What you should do: Restate word for word the lines of the listing below, from its first line through the line with "Banyak dari kita mengalami", without the pictures.

Data in this exercise:
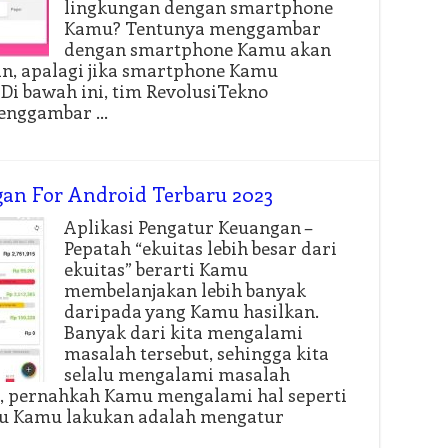
lingkungan dengan smartphone
Kamu? Tentunya menggambar
dengan smartphone Kamu akan
, apalagi jika smartphone Kamu
 Di bawah ini, tim RevolusiTekno
menggambar …
gan For Android Terbaru 2023
Aplikasi Pengatur Keuangan –
Pepatah “ekuitas lebih besar dari
ekuitas” berarti Kamu
membelanjakan lebih banyak
daripada yang Kamu hasilkan.
Banyak dari kita mengalami
masalah tersebut, sehingga kita
selalu mengalami masalah
h, pernahkah Kamu mengalami hal seperti
erlu Kamu lakukan adalah mengatur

Problem solution:
lingkungan dengan smartphone
Kamu? Tentunya menggambar
dengan smartphone Kamu akan
, apalagi jika smartphone Kamu
 Di bawah ini, tim RevolusiTekno
menggambar …
gan For Android Terbaru 2023
Aplikasi Pengatur Keuangan –
Pepatah “ekuitas lebih besar dari
ekuitas” berarti Kamu
membelanjakan lebih banyak
daripada yang Kamu hasilkan.
Banyak dari kita mengalami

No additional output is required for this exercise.